The Filenames
Over the past 20 years, we obviously haven’t taken all our pictures with just one device. Several cameras and smartphones are the source of the image files. Even though the iPhone 15 Pro Max takes great pictures, we also still like to bring along our Sony NEX-5R, the predecessor to the well-known Sony Alpha 6400. Unsurprisingly, the filenames are not only hardly descriptive, but also inconsistent. From the classic DSCxxxx.jpg to WhatsAppPhoto-xxx.jpg, pretty much everything is there.
So, sorting by filename is not an option. Browsing through pictures in an image viewer? Most of them go by filename, not the time the photo was taken. Also, the file itself doesn’t show when or in what context the picture was taken. Over the years, I’ve occasionally looked for tools to help me bring some order to the filenames. But I never found one that worked without issues.
But now we have Large Language Models, and thanks to Telekom, I have a free annual subscription to Perplexity.ai.
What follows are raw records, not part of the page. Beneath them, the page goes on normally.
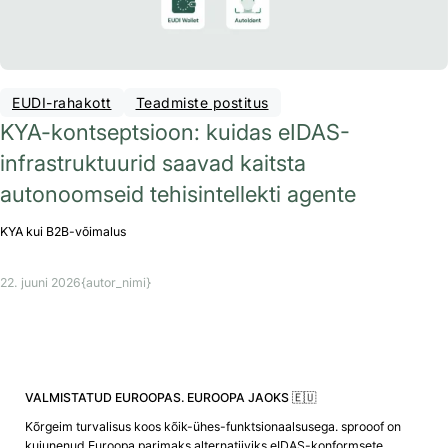
EUDI-rahakott
Teadmiste postitus
KYA-kontseptsioon: kuidas eIDAS-
infrastruktuurid saavad kaitsta
autonoomseid tehisintellekti agente
KYA kui B2B-võimalus
22. juuni 2026
{autor_nimi}
VALMISTATUD EUROOPAS. EUROOPA JAOKS 🇪🇺
Kõrgeim turvalisus koos kõik-ühes-funktsionaalsusega. sprooof on
kujunenud Euroopa parimaks alternatiiviks eIDAS-konformsete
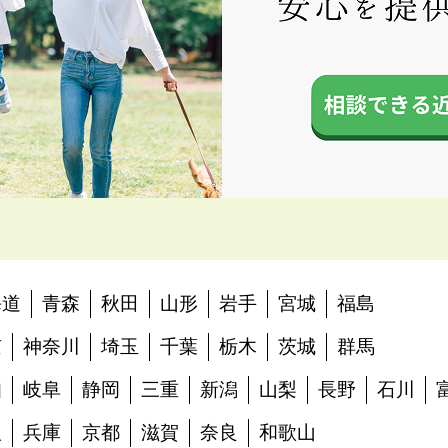
海道
青森
秋田
山形
岩手
宮城
福島
京
神奈川
埼玉
千葉
栃木
茨城
群馬
知
岐阜
静岡
三重
新潟
山梨
長野
石川
阪
兵庫
京都
滋賀
奈良
和歌山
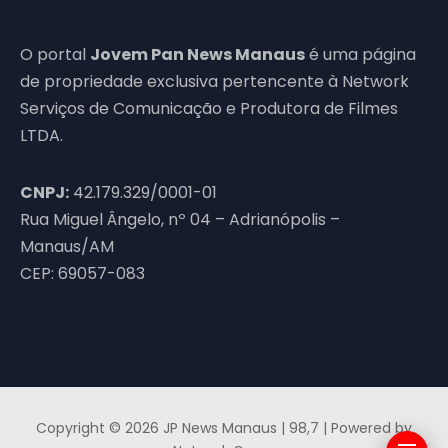
O portal
Jovem Pan News Manaus
é uma página
de propriedade exclusiva pertencente à Network
Serviços de Comunicação e Produtora de Filmes
LTDA.
CNPJ:
42.179.329/0001-01
Rua Miguel Ângelo, nº 04 – Adrianópolis –
Manaus/AM
CEP: 69057-083
Copyright © 2026 JP News Manaus | 98,7 | Powered by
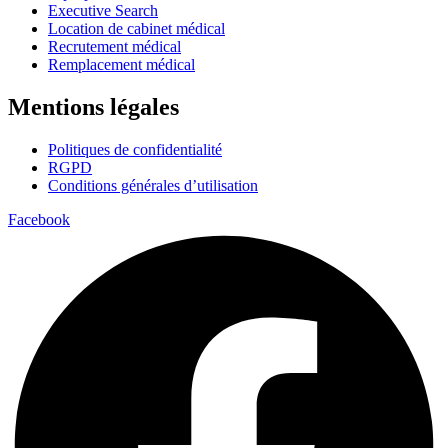
Executive Search
Location de cabinet médical
Recrutement médical
Remplacement médical
Mentions légales
Politiques de confidentialité
RGPD
Conditions générales d’utilisation
Facebook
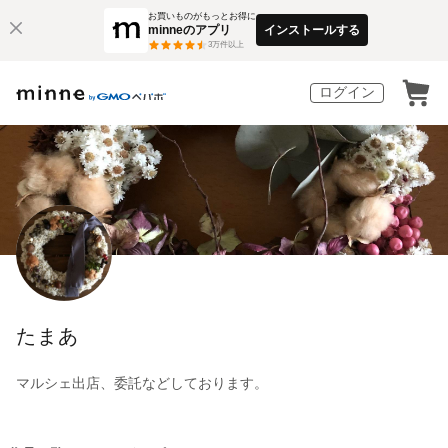
お買いものがもっとお得に
minneのアプリ
インストールする
3
万件以上
ログイン
たまあ
マルシェ出店、委託などしております。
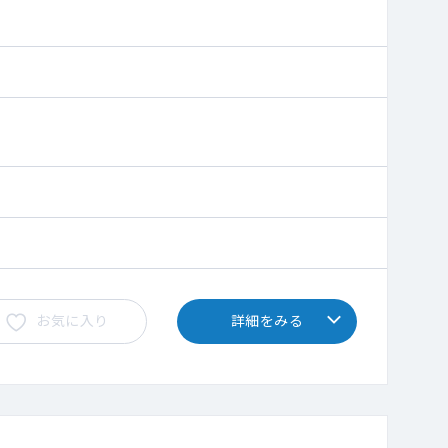
お気に入り
詳細をみる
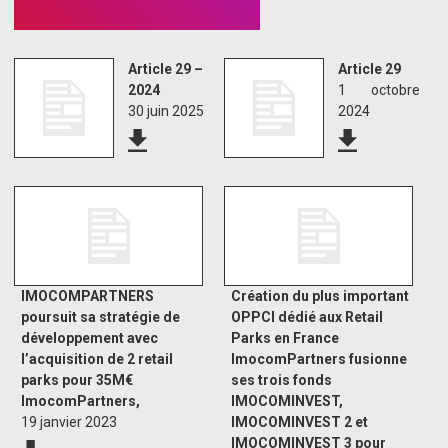
Article 29 –
Article 29
2024
1 octobre
30 juin 2025
2024
IMOCOMPARTNERS
Création du plus important
poursuit sa stratégie de
OPPCI dédié aux Retail
développement avec
Parks en France
l’acquisition de 2 retail
ImocomPartners fusionne
parks pour 35M€
ses trois fonds
ImocomPartners,
IMOCOMINVEST,
19 janvier 2023
IMOCOMINVEST 2 et
IMOCOMINVEST 3 pour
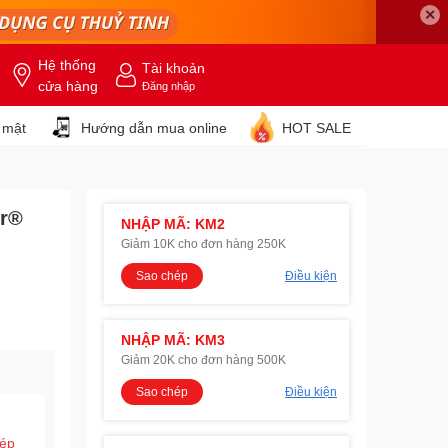
✕
Hệ thống
Tài khoản
cửa hàng
Đăng nhập
 mật
Hướng dẫn mua online
HOT SALE
ur®
NHẬP MÃ: KM2
Giảm 10K cho đơn hàng 250K
Sao chép
Điều kiện
NHẬP MÃ: KM3
Giảm 20K cho đơn hàng 500K
Sao chép
Điều kiện
hép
After a brief description, a few tests, and some adjustments, I had a Python script ready that digs through the folders and renames the image files uniformly according to the scheme (Sequence Number) (Capture Date)-(Capture Time) (Event).(File Extension). Since the folders were already named in the format Year-Month Event, I could simply take the event from them. For the correct sequence, the images are first sorted by capture date and then numbered.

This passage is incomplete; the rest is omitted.